You read correctly dear readers. Keeping backyard chickens has changed my life. And for the better I may add. There are probably more than four ways but these are the most important changes I think made the most impact to our lives.
They converted me into an early bird
That’s right. Even on weekends when I have nothing else going on, I am up at 6.30am to feed the chooks. Come rain or shine or dark of morn, I am out there filling up their water bowls, and feeders. And you know what? I do it with a smile on my face, because my feathered girls are always happy to see me. In fact, besides Holly who wakes me up if I dare try to sleep past 6.30am (The chooks need feeding Dad!), they are the first beings that I talk to each morning. Most of the time they talk back.
Yes, I talk to them. I just wish I sometimes that I could talk chicken. What an interesting conversation we would have.
Oh, and I don’t go back to bed. Once I have fed the girls, I get stuck into the rest of my jobs around the garden if it is a weekend. If a weekday, I trundle off to work. It is a great way to start the day.

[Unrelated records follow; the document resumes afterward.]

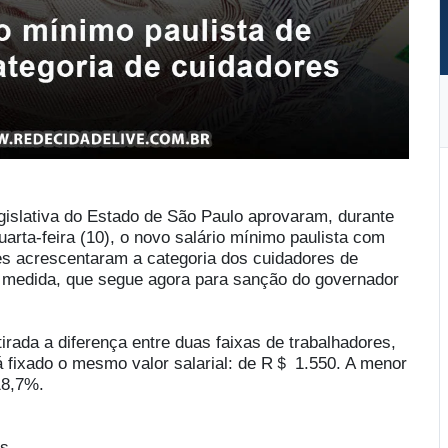
islativa do Estado de São Paulo aprovaram, durante
uarta-feira (10), o novo salário mínimo paulista com
es acrescentaram a categoria dos cuidadores de
a medida, que segue agora para sanção do governador
tirada a diferença entre duas faixas de trabalhadores,
fixado o mesmo valor salarial: de R＄ 1.550. A menor
18,7%.
is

I became more aware of Animal welfare issues
Raising your own chooks opens your eyes to the welfare of other farm animals that probably don’t have it half as good as my girls in Cluckingham Palace. Caged hens that provide the majority of Australia’s egg supply live in a space as small as an iPad, along with 3 to 4 other hens sharing the same cage. After 18 months of laying, they are culled, usually turned into pet food. It isn’t right.
I have hens that are over six years old, and still laying at least 1 egg a week. I am quite happy running a home for the aged feathered lady.

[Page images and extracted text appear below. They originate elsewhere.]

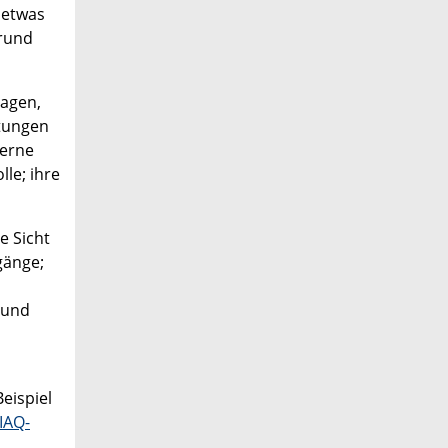
 etwas
grund
ragen,
ltungen
gerne
lle; ihre
e Sicht
gänge;
 und
eispiel
IAQ-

Same goes for pigs, cows, and any other animal we abuse for food. Just because we eat them, no animal should undergo a torturous life in cramped conditions, just so that we can have cheap food.
We eat more wholesome food.
Our girls provide us with wholesome eggs, and with seven hens we usually get about 3-4 eggs a day. Remembering that all of my chooks are now at least past commercial laying age, I count my lucky stars each time I empty the nesting box.
Of course, having chooks means that we have an abundance of eggs, and between the 3 of us at home, and Megan and Amy who live locally, plus the two dogs, we manage to eat them all and rarely give them away or sell eggs.
I look forward to my cooked breakfast once a week on Sunday morning, that consists of free-range organic bacon, fresh eggs from the girls, homegrown tomatoes, and homemade bread! Best breakfast ever. We have even been known to skip the bacon and just eat eggs and organic baked beans on toast. The flavour of the eggs are just amazing. Far tastier than shop bought eggs. Wholesome eggs deserve wholesome accompaniments!
We also now buy as much organic fare as possible, and I try to grow as much fruit and vegetable that we can here in our own backyard. We didn’t really give much thought to where our food came from before backyard chooks.
We eat less meat, and when we do eat it, we choose free-range organic/biodynamic.
Because we have our own chooks, and the animal welfare awareness I mentioned at point two, we want to ensure that any animal we eat only had one bad day in their entire life. That bad day is obviously the one where they are dispatched.
We decided not long after we got our chooks that we would cut back on meat consumption, now down to two days a week, and any meat we bought would be free-range, organic or biodynamic raised. If we could, we try to source it locally, but our criteria makes that quite difficult to achieve. We rarely eat beef or pork, relying mainly and ironically on chicken. We also eat sustainably sourced seafood.
Before we kept backyard chickens we ate meat every single day. Not bad for a couple of die-hard omnivores.
So there you have it, that is why keeping backyard chickens has changed my life. How has backyard chickens changed yours?